I do not fail; I succeed at finding out what does not work.
No, no, no, you are paranoid and delusional to think that they will keep you from disabling secure boot. Microsoft only cares about your security and safety, and you're a conspiracy theorist if you think otherwise.
A fool and his hard drive are soon parted.
For most people, its not about alternative operating systems.
Its about when they break the thing and bring it to me, and I cant fix it because I cant run any boot disks on it.
There should be a permanent sh!tlist pinned to the top of Slashdot with any vendor that promotes this scheme for "PCs".
Microsoft's long-time disruptive technology shark in the water was that they promoted a platform that was just open enough to let techies (and 3rd party vendors) on a budget customize the systems however they need. This is the essence of a "personal computer", for the MS camp at least. Now MS has jumped their own shark.
Their tepid claims of being FOSS-friendly are being shown as ultimately false. Like Apple, they still won't incorporate open A/V formats into their products and their OSes will tell you an inserted Linux-formatted volume "must be formatted before use". Heaven forbid if I ever give an EXT3 formatted flash drive to an Android user, and they decide someday to look at it with Windows. They are similarly hostile when it comes to Linux multiboot setups.
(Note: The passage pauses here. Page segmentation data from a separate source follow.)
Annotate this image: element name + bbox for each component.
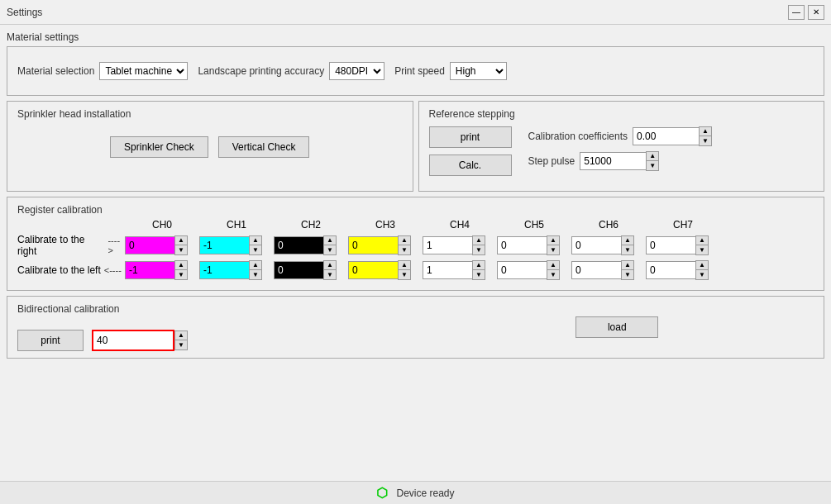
left-ch7-cell: ▲ ▼ (646, 260, 720, 280)
right-ch6-input[interactable] (571, 236, 621, 254)
material-settings-section: Material settings Material selection Tab… (7, 31, 824, 96)
left-ch2-input[interactable] (274, 261, 323, 279)
left-ch4-down[interactable]: ▼ (473, 270, 485, 279)
right-ch0-down[interactable]: ▼ (175, 245, 187, 254)
left-ch3-input[interactable] (348, 261, 398, 279)
left-ch4-up[interactable]: ▲ (473, 261, 485, 270)
calibration-coeff-input[interactable] (633, 127, 699, 145)
step-pulse-up[interactable]: ▲ (647, 152, 658, 161)
right-ch4-input[interactable] (423, 236, 472, 254)
left-ch0-spinner: ▲ ▼ (125, 260, 188, 280)
left-ch2-up[interactable]: ▲ (324, 261, 336, 270)
right-ch7-input[interactable] (646, 236, 695, 254)
left-ch3-up[interactable]: ▲ (399, 261, 410, 270)
bidirectional-label: Bidirectional calibration (17, 303, 411, 315)
sprinkler-check-button[interactable]: Sprinkler Check (110, 136, 208, 158)
print-speed-label: Print speed (394, 65, 445, 77)
left-ch7-down[interactable]: ▼ (696, 270, 708, 279)
right-ch2-up[interactable]: ▲ (324, 236, 336, 245)
right-ch3-down[interactable]: ▼ (399, 245, 410, 254)
left-ch6-up[interactable]: ▲ (622, 261, 633, 270)
right-ch2-spin-btns: ▲ ▼ (323, 235, 337, 255)
left-ch5-spin-btns: ▲ ▼ (547, 260, 560, 280)
close-button[interactable]: ✕ (808, 5, 824, 20)
calibration-coeff-label: Calibration coefficients (528, 131, 628, 142)
right-ch5-up[interactable]: ▲ (547, 236, 559, 245)
left-ch0-down[interactable]: ▼ (175, 270, 187, 279)
print-speed-dropdown[interactable]: High Medium Low (450, 62, 507, 80)
bidir-print-button[interactable]: print (17, 330, 84, 351)
left-ch7-input[interactable] (646, 261, 695, 279)
material-selection-dropdown[interactable]: Tablet machine Other (99, 62, 188, 80)
left-ch0-cell: ▲ ▼ (125, 260, 199, 280)
bidir-value-down[interactable]: ▼ (175, 340, 187, 349)
print-speed-group: Print speed High Medium Low (394, 62, 507, 80)
left-ch7-up[interactable]: ▲ (696, 261, 708, 270)
bidir-load-button[interactable]: load (575, 316, 658, 338)
title-bar: Settings — ✕ (0, 0, 831, 25)
reference-calc-button[interactable]: Calc. (429, 155, 512, 176)
left-ch5-cell: ▲ ▼ (497, 260, 571, 280)
step-pulse-input[interactable] (580, 152, 646, 170)
left-ch1-spin-btns: ▲ ▼ (249, 260, 262, 280)
right-ch6-up[interactable]: ▲ (622, 236, 633, 245)
left-ch6-spinner: ▲ ▼ (571, 260, 634, 280)
left-ch1-down[interactable]: ▼ (250, 270, 261, 279)
left-ch0-input[interactable] (125, 261, 174, 279)
left-ch4-input[interactable] (423, 261, 472, 279)
left-ch2-down[interactable]: ▼ (324, 270, 336, 279)
status-text: Device ready (396, 487, 454, 499)
status-icon: ⬡ (376, 485, 388, 501)
right-ch5-input[interactable] (497, 236, 547, 254)
left-ch0-up[interactable]: ▲ (175, 261, 187, 270)
left-ch3-down[interactable]: ▼ (399, 270, 410, 279)
left-ch6-input[interactable] (571, 261, 621, 279)
right-ch4-cell: ▲ ▼ (423, 235, 497, 255)
right-ch4-down[interactable]: ▼ (473, 245, 485, 254)
bidir-value-up[interactable]: ▲ (175, 331, 187, 340)
right-ch3-input[interactable] (348, 236, 398, 254)
right-ch6-down[interactable]: ▼ (622, 245, 633, 254)
left-ch0-spin-btns: ▲ ▼ (174, 260, 188, 280)
calibration-coeff-up[interactable]: ▲ (700, 127, 711, 136)
left-ch1-input[interactable] (199, 261, 249, 279)
landscape-dropdown[interactable]: 480DPI 360DPI 720DPI (329, 62, 384, 80)
left-ch6-down[interactable]: ▼ (622, 270, 633, 279)
left-ch1-up[interactable]: ▲ (250, 261, 261, 270)
calibrate-right-arrow: ----> (107, 235, 125, 255)
left-ch5-input[interactable] (497, 261, 547, 279)
right-ch7-up[interactable]: ▲ (696, 236, 708, 245)
ch0-header: CH0 (125, 219, 199, 231)
right-ch5-down[interactable]: ▼ (547, 245, 559, 254)
right-ch7-cell: ▲ ▼ (646, 235, 720, 255)
right-ch2-cell: ▲ ▼ (274, 235, 348, 255)
right-ch1-down[interactable]: ▼ (250, 245, 261, 254)
left-ch5-down[interactable]: ▼ (547, 270, 559, 279)
right-ch2-down[interactable]: ▼ (324, 245, 336, 254)
vertical-check-button[interactable]: Vertical Check (218, 136, 310, 158)
right-ch0-up[interactable]: ▲ (175, 236, 187, 245)
ch7-header: CH7 (646, 219, 720, 231)
right-ch7-down[interactable]: ▼ (696, 245, 708, 254)
right-ch1-input[interactable] (199, 236, 249, 254)
left-ch4-spin-btns: ▲ ▼ (472, 260, 485, 280)
left-ch2-cell: ▲ ▼ (274, 260, 348, 280)
left-ch5-up[interactable]: ▲ (547, 261, 559, 270)
right-ch0-input[interactable] (125, 236, 174, 254)
reference-print-button[interactable]: print (429, 126, 512, 148)
calibration-coeff-down[interactable]: ▼ (700, 136, 711, 145)
right-ch3-up[interactable]: ▲ (399, 236, 410, 245)
right-ch2-input[interactable] (274, 236, 323, 254)
calibrate-right-text: Calibrate to the right (17, 234, 104, 257)
right-ch4-up[interactable]: ▲ (473, 236, 485, 245)
landscape-accuracy-group: Landscape printing accuracy 480DPI 360DP… (198, 62, 384, 80)
right-ch1-up[interactable]: ▲ (250, 236, 261, 245)
minimize-button[interactable]: — (788, 5, 805, 20)
bidir-value-input[interactable] (92, 330, 174, 351)
step-pulse-down[interactable]: ▼ (647, 161, 658, 170)
left-ch4-spinner: ▲ ▼ (423, 260, 485, 280)
right-ch5-spin-btns: ▲ ▼ (547, 235, 560, 255)
calibrate-right-row: Calibrate to the right ----> ▲ ▼ (17, 234, 814, 257)
bidir-value-group: ▲ ▼ (92, 330, 188, 351)
material-selection-group: Material selection Tablet machine Other (17, 62, 188, 80)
Its wilful negligence that still reigns in Redmond and must be fought with tooth and nail to gain any concession.
And how necessary for security are these firmware-level lockouts?? They are not! Qubes OS employs a scheme that, in combination with a TPM, prevents a computer from being able to reproduce a chosen passphrase if its been tampered-with. No doubt, the MS excuse will be that the consumer or administrator can't be bothered to remember a sentence to verify system integrity.
I suggest rallying around vendors like this: https://www.crowdsupply.com/pu...
Eventually, we should pressure the market to open up the whole damn stack; We will probably be forced to.
This is still the wrong approach. The owner of the hardware should have the right to turn it off if they so choose. It should not be up to Microsoft. And it should not be up to the OEM. And it should not be up to carriers. And it should not be up to the government, either (might as well keep extending out the doom-and-gloom possibilities).
OEM's should listen to their customers and not Microsoft. Locking the bootloader is extremely anti-consumer and anti-competitive. The time to find out your machine is a paperweight should not be after you spent your hard-earned money buying a machine. When this whole fiasco started, there was ZERO transparency from the OEM's. You could not call Dell and ask if machine X had a locked secureboot, because the idiot support and sales people don't know. And it is not listed on the websites, the manuals, or the boxes.
>"So Red Hat and Ubuntu establish relations with consumer hardware vendors and offer factory signed binaries. Linux is not doomed. Linux kernel developers need to be careful about their motherboards but the vast majority of Linux uses would be just fine."
And what about Mageia?
And what about FreeBSD?
And what about FreeDOS?
And what about VMWare VSX?
And what about that hard drive diagnostic disc?
And what about that RAID controller utility?
And what about any number of many dozens of OSes, utilities, and distros?
The "solution" is not to try and get everyone to play by the stupid secureboot "rules" that MS is trying to force on everyone. The solution is to have ALL machines give the owner of the machine the CHOICE to decide if they want secureboot on or off.
Microsoft saying it is "optional" means it absolutely won't be optional when they start putting behind-the-scenes (and probably illegal) pressure on the OEM's to start the lockdown.
Pressure? Not at all. There'll just be a ... "discount" if you do. This has happened before, and it'll happen again. It's within M$'s nature to rub out its competitors by pressing every advantage; it can't help itself.
ELOI, ELOI, LAMA SABACHTHANI!?
When we pointed this out years ago, the Microsoft trolls told us to stop being silly, because it was optional and Microsoft would never, ever think of changing that. Why, the very idea!